▶ **What is required**
Please repeat the records exactly. The pictures are to be left out.

Stored dataset items
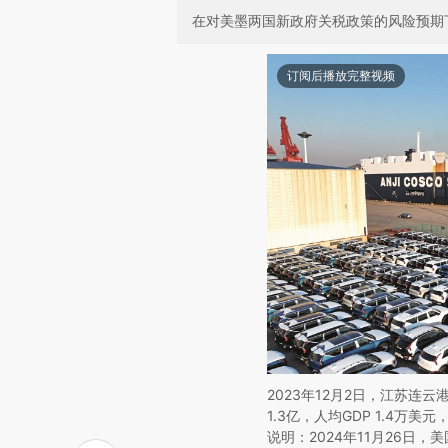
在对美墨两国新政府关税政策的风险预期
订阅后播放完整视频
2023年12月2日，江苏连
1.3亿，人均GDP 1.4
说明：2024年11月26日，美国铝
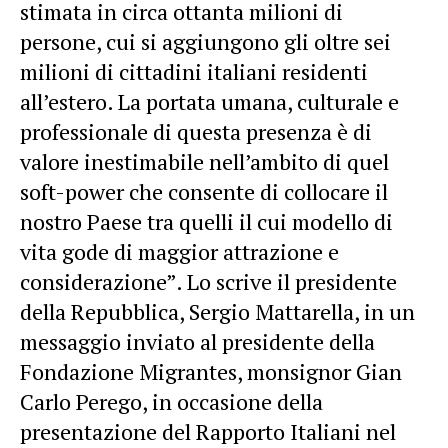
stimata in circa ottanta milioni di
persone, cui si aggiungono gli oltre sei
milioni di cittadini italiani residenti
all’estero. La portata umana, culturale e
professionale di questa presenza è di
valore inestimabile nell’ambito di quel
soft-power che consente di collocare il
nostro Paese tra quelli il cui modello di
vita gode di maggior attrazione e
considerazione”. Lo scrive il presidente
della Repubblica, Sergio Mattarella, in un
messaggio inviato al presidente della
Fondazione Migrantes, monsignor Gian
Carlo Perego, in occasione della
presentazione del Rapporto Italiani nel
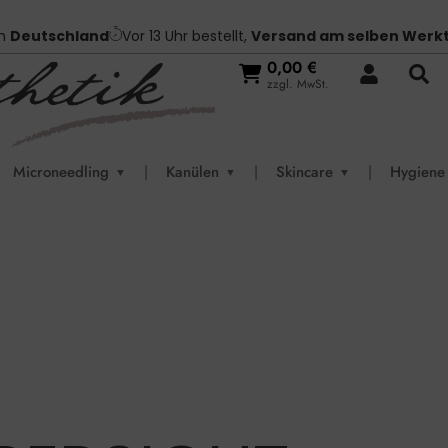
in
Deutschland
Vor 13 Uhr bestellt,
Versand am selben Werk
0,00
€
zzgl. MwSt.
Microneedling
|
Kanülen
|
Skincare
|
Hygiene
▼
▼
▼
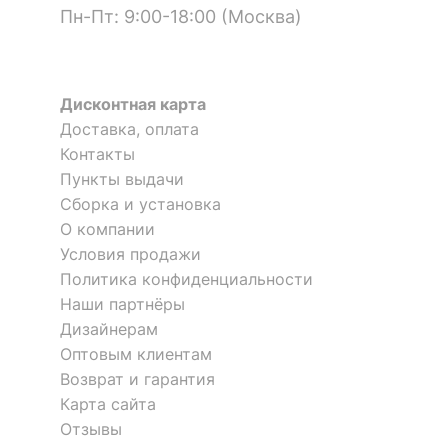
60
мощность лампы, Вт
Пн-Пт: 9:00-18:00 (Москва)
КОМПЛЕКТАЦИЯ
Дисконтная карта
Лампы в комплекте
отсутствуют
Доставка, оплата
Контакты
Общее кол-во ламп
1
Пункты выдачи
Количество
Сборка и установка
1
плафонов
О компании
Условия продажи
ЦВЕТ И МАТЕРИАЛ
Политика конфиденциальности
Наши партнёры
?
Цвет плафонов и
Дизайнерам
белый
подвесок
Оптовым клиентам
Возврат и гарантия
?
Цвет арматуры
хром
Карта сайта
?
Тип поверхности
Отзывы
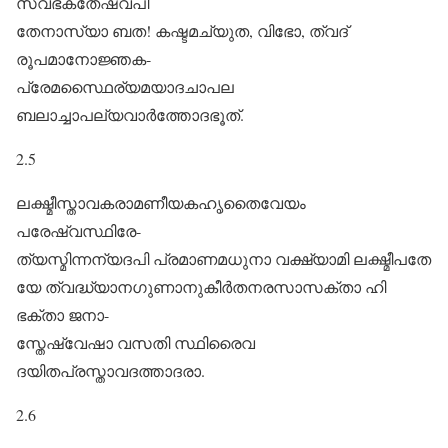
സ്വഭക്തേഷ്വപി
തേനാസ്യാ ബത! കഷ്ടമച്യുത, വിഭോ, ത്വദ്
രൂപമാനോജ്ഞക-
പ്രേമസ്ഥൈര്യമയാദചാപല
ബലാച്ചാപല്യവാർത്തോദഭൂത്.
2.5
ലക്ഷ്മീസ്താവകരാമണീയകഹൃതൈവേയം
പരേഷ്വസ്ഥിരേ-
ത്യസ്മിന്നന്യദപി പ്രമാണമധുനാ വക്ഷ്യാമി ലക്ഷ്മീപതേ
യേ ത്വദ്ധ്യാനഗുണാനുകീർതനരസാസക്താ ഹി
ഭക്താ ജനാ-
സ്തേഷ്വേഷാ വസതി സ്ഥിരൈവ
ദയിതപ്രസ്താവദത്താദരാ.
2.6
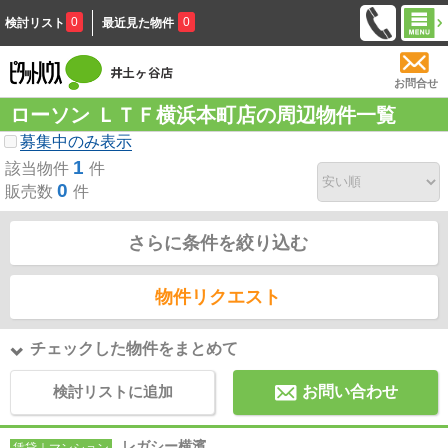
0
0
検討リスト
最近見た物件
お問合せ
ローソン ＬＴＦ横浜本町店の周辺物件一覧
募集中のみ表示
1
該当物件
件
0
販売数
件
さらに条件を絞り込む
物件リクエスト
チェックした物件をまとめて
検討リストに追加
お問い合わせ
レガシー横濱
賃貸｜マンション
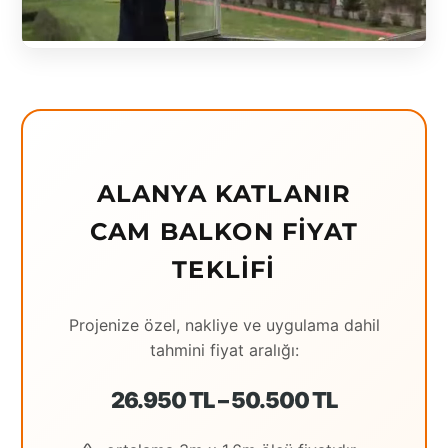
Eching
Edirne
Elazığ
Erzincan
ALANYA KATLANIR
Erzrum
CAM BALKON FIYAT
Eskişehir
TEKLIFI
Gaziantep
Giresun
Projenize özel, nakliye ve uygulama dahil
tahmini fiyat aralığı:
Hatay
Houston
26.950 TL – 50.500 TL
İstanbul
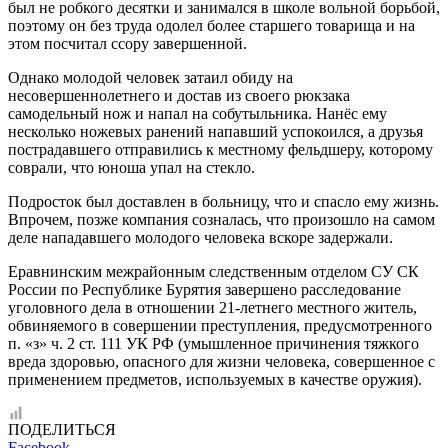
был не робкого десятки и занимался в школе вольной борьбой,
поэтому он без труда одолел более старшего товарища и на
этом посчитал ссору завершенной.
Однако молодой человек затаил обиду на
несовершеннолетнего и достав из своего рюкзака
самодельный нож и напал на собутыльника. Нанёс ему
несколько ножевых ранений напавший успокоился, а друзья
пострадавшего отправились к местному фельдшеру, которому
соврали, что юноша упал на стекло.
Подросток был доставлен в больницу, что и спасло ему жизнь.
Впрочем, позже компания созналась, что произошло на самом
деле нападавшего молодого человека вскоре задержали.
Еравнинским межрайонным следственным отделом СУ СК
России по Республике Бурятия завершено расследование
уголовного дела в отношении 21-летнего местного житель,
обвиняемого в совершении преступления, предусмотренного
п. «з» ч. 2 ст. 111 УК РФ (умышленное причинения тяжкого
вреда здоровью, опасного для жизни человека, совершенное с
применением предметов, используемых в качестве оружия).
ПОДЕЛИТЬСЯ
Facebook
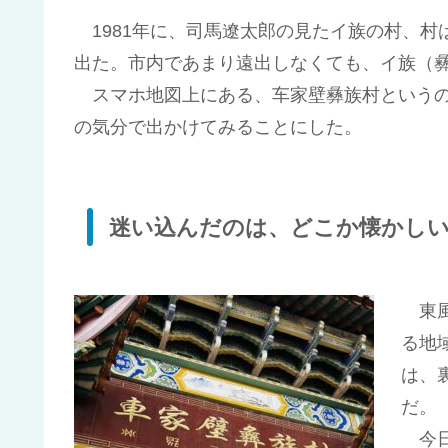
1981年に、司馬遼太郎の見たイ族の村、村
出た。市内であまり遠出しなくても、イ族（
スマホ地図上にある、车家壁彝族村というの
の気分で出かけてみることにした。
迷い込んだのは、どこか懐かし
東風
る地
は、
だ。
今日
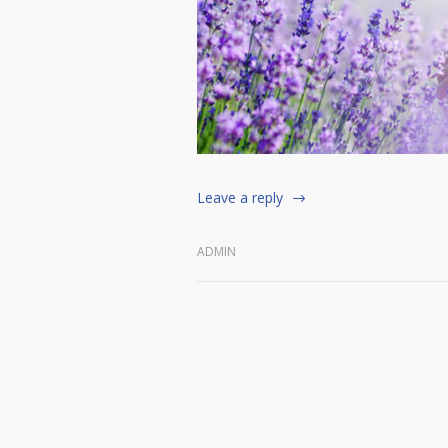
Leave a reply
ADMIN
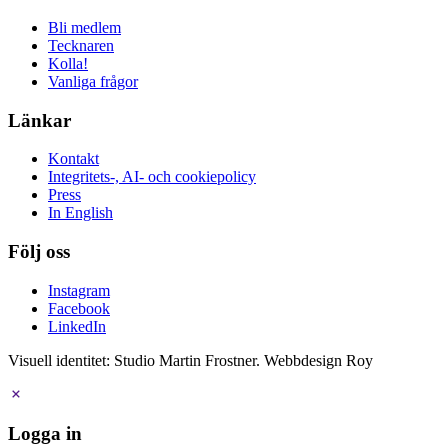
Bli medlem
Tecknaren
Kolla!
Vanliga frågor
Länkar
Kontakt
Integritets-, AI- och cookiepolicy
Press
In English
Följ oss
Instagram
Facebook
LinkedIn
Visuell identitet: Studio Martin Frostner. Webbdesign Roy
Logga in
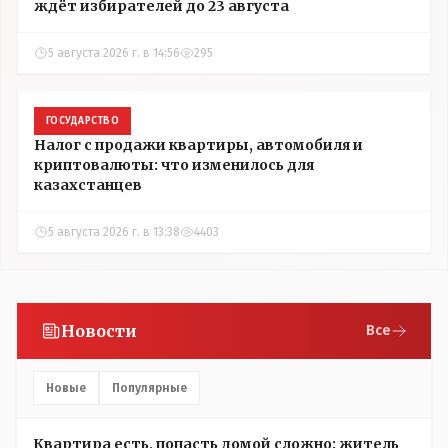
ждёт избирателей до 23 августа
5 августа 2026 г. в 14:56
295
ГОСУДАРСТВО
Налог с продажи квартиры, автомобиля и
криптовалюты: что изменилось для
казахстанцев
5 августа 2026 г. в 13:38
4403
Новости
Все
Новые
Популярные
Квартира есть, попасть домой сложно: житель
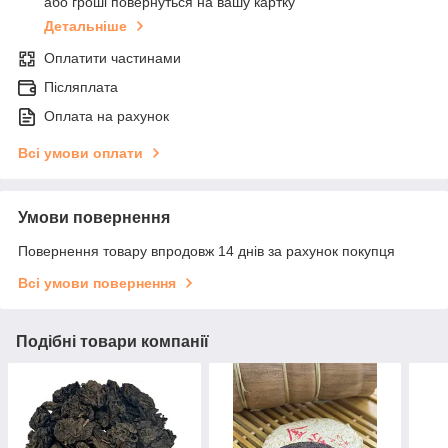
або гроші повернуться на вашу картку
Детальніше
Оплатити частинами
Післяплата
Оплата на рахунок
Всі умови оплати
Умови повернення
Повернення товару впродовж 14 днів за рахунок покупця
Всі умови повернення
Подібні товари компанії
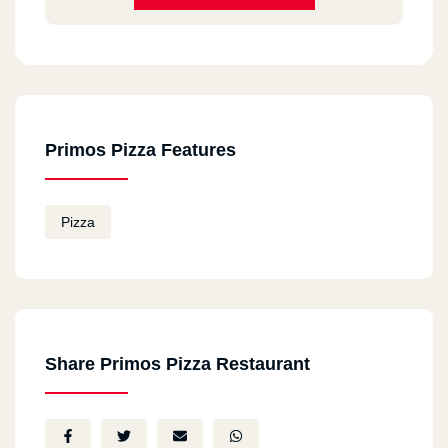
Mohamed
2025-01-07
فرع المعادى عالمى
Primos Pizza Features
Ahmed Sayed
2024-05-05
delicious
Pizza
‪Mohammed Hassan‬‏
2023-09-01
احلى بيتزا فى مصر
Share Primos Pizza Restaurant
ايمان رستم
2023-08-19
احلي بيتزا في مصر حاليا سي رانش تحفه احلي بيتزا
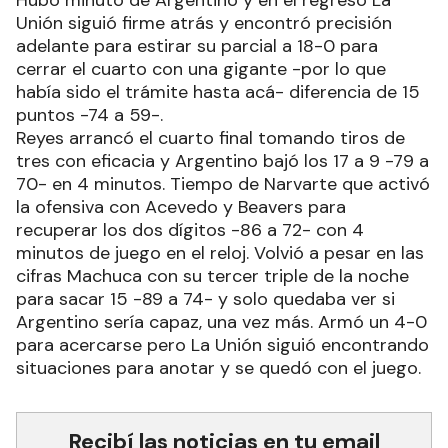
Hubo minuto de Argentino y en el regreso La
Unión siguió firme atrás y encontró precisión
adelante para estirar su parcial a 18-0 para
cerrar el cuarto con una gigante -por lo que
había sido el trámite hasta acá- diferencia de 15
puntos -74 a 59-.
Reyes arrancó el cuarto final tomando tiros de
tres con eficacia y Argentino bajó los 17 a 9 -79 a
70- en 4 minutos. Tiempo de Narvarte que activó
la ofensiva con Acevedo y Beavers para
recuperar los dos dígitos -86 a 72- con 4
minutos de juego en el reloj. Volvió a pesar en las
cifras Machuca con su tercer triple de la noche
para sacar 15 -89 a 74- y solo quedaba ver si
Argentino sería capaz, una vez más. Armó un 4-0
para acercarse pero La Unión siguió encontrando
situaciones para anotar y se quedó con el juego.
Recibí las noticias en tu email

▶ **Exercise output**
在对美墨两国新政府关税政策的风险预期
订阅后播放完整视频
2023年12月2日，江苏连
1.3亿，人均GDP 1.4
说明：2024年11月26日，美国铝
stimata in circa ottanta milioni di
persone, cui si aggiungono gli oltre sei
milioni di cittadini italiani residenti
all’estero. La portata umana, culturale e
professionale di questa presenza è di
valore inestimabile nell’ambito di quel
soft-power che consente di collocare il
nostro Paese tra quelli il cui modello di
vita gode di maggior attrazione e
considerazione”. Lo scrive il presidente
della Repubblica, Sergio Mattarella, in un
messaggio inviato al presidente della
Fondazione Migrantes, monsignor Gian
Carlo Perego, in occasione della
presentazione del Rapporto Italiani nel
in
Deutschland
Vor 13 Uhr bestellt,
Versand am selben Werk
0,00
€
zzgl. MwSt.
Microneedling
|
Kanülen
|
Skincare
|
Hygiene
▼
▼
▼
60
мощность лампы, Вт
Пн-Пт: 9:00-18:00 (Москва)
КОМПЛЕКТАЦИЯ
Дисконтная карта
Лампы в комплекте
отсутствуют
Доставка, оплата
Контакты
Общее кол-во ламп
1
Пункты выдачи
Количество
Сборка и установка
1
плафонов
О компании
Условия продажи
ЦВЕТ И МАТЕРИАЛ
Политика конфиденциальности
Наши партнёры
?
Цвет плафонов и
Дизайнерам
белый
подвесок
Оптовым клиентам
Возврат и гарантия
?
Цвет арматуры
хром
Карта сайта
?
Тип поверхности
Отзывы
സ്വഭക്തേഷ്വപി
തേനാസ്യാ ബത! കഷ്ടമച്യുത, വിഭോ, ത്വദ്
രൂപമാനോജ്ഞക-
പ്രേമസ്ഥൈര്യമയാദചാപല
ബലാച്ചാപല്യവാർത്തോദഭൂത്.
2.5
ലക്ഷ്മീസ്താവകരാമണീയകഹൃതൈവേയം
പരേഷ്വസ്ഥിരേ-
ത്യസ്മിന്നന്യദപി പ്രമാണമധുനാ വക്ഷ്യാമി ലക്ഷ്മീപതേ
യേ ത്വദ്ധ്യാനഗുണാനുകീർതനരസാസക്താ ഹി
ഭക്താ ജനാ-
സ്തേഷ്വേഷാ വസതി സ്ഥിരൈവ
ദയിതപ്രസ്താവദത്താദരാ.
2.6
0
0
検討リスト
最近見た物件
お問合せ
ローソン ＬＴＦ横浜本町店の周辺物件一覧
募集中のみ表示
1
該当物件
件
0
販売数
件
さらに条件を絞り込む
物件リクエスト
チェックした物件をまとめて
検討リストに追加
お問い合わせ
レガシー横濱
賃貸｜マンション
Eching
Edirne
Elazığ
Erzincan
ALANYA KATLANIR
Erzrum
CAM BALKON FIYAT
Eskişehir
TEKLIFI
Gaziantep
Giresun
Projenize özel, nakliye ve uygulama dahil
tahmini fiyat aralığı:
Hatay
Houston
26.950 TL – 50.500 TL
İstanbul
был не робкого десятки и занимался в школе вольной борьбой,
поэтому он без труда одолел более старшего товарища и на
этом посчитал ссору завершенной.
Однако молодой человек затаил обиду на
несовершеннолетнего и достав из своего рюкзака
самодельный нож и напал на собутыльника. Нанёс ему
несколько ножевых ранений напавший успокоился, а друзья
пострадавшего отправились к местному фельдшеру, которому
соврали, что юноша упал на стекло.
Подросток был доставлен в больницу, что и спасло ему жизнь.
Впрочем, позже компания созналась, что произошло на самом
деле нападавшего молодого человека вскоре задержали.
Еравнинским межрайонным следственным отделом СУ СК
России по Республике Бурятия завершено расследование
уголовного дела в отношении 21-летнего местного житель,
обвиняемого в совершении преступления, предусмотренного
п. «з» ч. 2 ст. 111 УК РФ (умышленное причинения тяжкого
вреда здоровью, опасного для жизни человека, совершенное с
применением предметов, используемых в качестве оружия).
ПОДЕЛИТЬСЯ
Facebook
1981年に、司馬遼太郎の見たイ族の村、村
出た。市内であまり遠出しなくても、イ族（
スマホ地図上にある、车家壁彝族村というの
の気分で出かけてみることにした。
迷い込んだのは、どこか懐かし
東風
る地
は、
だ。
今日
Leave a reply
ADMIN
Bli medlem
Tecknaren
Kolla!
Vanliga frågor
Länkar
Kontakt
Integritets-, AI- och cookiepolicy
Press
In English
Följ oss
Instagram
Facebook
LinkedIn
Visuell identitet: Studio Martin Frostner. Webbdesign Roy
Logga in
ждёт избирателей до 23 августа
5 августа 2026 г. в 14:56
295
ГОСУДАРСТВО
Налог с продажи квартиры, автомобиля и
криптовалюты: что изменилось для
казахстанцев
5 августа 2026 г. в 13:38
4403
Новости
Все
Новые
Популярные
Квартира есть, попасть домой сложно: житель
або гроші повернуться на вашу картку
Детальніше
Оплатити частинами
Післяплата
Оплата на рахунок
Всі умови оплати
Умови повернення
Повернення товару впродовж 14 днів за рахунок покупця
Всі умови повернення
Подібні товари компанії
Mohamed
2025-01-07
فرع المعادى عالمى
Primos Pizza Features
Ahmed Sayed
2024-05-05
delicious
Pizza
‪Mohammed Hassan‬‏
2023-09-01
احلى بيتزا فى مصر
Share Primos Pizza Restaurant
ايمان رستم
2023-08-19
احلي بيتزا في مصر حاليا سي رانش تحفه احلي بيتزا
Hubo minuto de Argentino y en el regreso La
Unión siguió firme atrás y encontró precisión
adelante para estirar su parcial a 18-0 para
cerrar el cuarto con una gigante -por lo que
había sido el trámite hasta acá- diferencia de 15
puntos -74 a 59-.
Reyes arrancó el cuarto final tomando tiros de
tres con eficacia y Argentino bajó los 17 a 9 -79 a
70- en 4 minutos. Tiempo de Narvarte que activó
la ofensiva con Acevedo y Beavers para
recuperar los dos dígitos -86 a 72- con 4
minutos de juego en el reloj. Volvió a pesar en las
cifras Machuca con su tercer triple de la noche
para sacar 15 -89 a 74- y solo quedaba ver si
Argentino sería capaz, una vez más. Armó un 4-0
para acercarse pero La Unión siguió encontrando
situaciones para anotar y se quedó con el juego.
Recibí las noticias en tu email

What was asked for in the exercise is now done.